The opening intro and ensuing “Next To You,” one of the few numbers not found on the album but still part of their impressive repertoire, provided for a loose kick-off to set the groove in place. Next was “Colors,” which is creeping up as the band’s most listened to track, just behind the single “Black Moon Rising.”
Singer Eric Burton’s vocals call back to another era. The slow but steady tempo and easy swing feel of most of this music is reminiscent of Bobby “Blue” Bland’s “Ain’t No Love” while Burton’s fearless falsetto evoke the same emotion heard from the likes of Curtis Mayfield. The name Black Pumas, combined with lyrics about love and emotion (“If you’re in pain babe call the doctor / Don’t be afraid to say I need you” – from Fire) hint at the Civil Rights Era in which Mayfield and Sam Cooke were so vigorously immersed.
In many ways, Quesada and Burton may be the rightful heirs to the kings of soul. The music itself is captivating, well executed, and certainly was able to bring a small room of fans together in a celebratory fashion. But Burton was majestic in the way he was able to harness the energy, absorb it, and redistribute it back to them. At various points of the show, the crowd swayed back and forth in unison and Burton would pause from his singing and encourage everyone to continue the motion while reaching to the person beside them in acceptance.
“Know You Better” was a stand out. Clearly a love song, in the room and context of the night, it could be interpreted as a heartfelt plea emboldening the listener to love their neighbor and strengthen the bonds of togetherness that were so important during the ’60s and ’70s. Those bonds are equally as important during these divisive times, which is why this music and the band that has created it feels so special.

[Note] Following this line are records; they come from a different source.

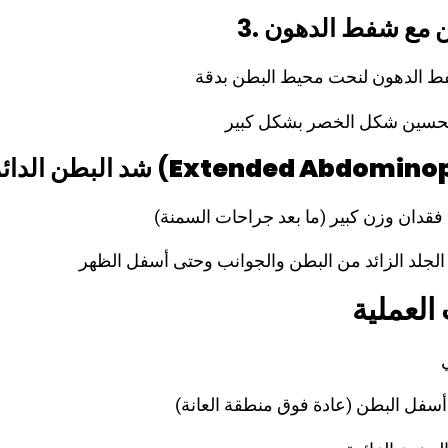
طن مع شفط الدهون
Extended Abdominop
4. شد البطن الدائري أو الممتد (
لعملية
فل البطن (عادة فوق منطقة العانة)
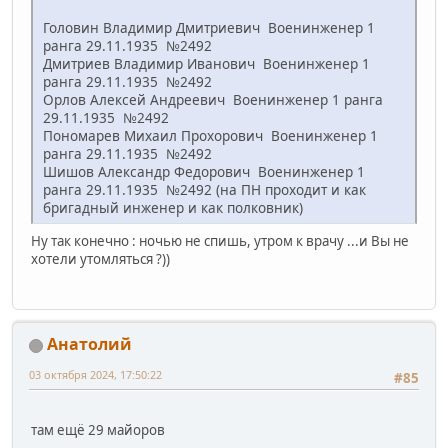
Головин Владимир Дмитриевич Военинженер 1
ранга 29.11.1935 №2492
Дмитриев Владимир Иванович Военинженер 1
ранга 29.11.1935 №2492
Орлов Алексей Андреевич Военинженер 1 ранга
29.11.1935 №2492
Пономарев Михаил Прохорович Военинженер 1
ранга 29.11.1935 №2492
Шишов Александр Федорович Военинженер 1
ранга 29.11.1935 №2492 (на ПН проходит и как
бригадный инженер и как полковник)
Ну так конечно : ночью не спишь, утром к врачу ...и Вы не
хотели утомляться ?))
Анатолий
03 октября 2024, 17:50:22
#85
там ещё 29 майоров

Clocking in just shy of exactly one hour, Black Pumas gave a performance that felt totally free of time. Other takes from the album like “Stay Gold” and “Oct 33,” a touching and poignant acoustic ballad, filled the middle of the set. Each song provided ample opportunity for the rest of the band, including backup singers, keys, and a straightforward rhythm section, to showcase their locked-in capabilities. With about 5 minutes to spare, they busted out with a hot take on The Beatles’ “Eleanor Rigby,” complete with a total funk makeover.
Ferociously confident, aggressively soulful, and astoundingly energetic, Black Pumas should be on your radar. They’ll be back in New York City at the Brooklyn Bowl on September 30 as they jaunt around the country in the fall before a European tour in November. Don’t miss it.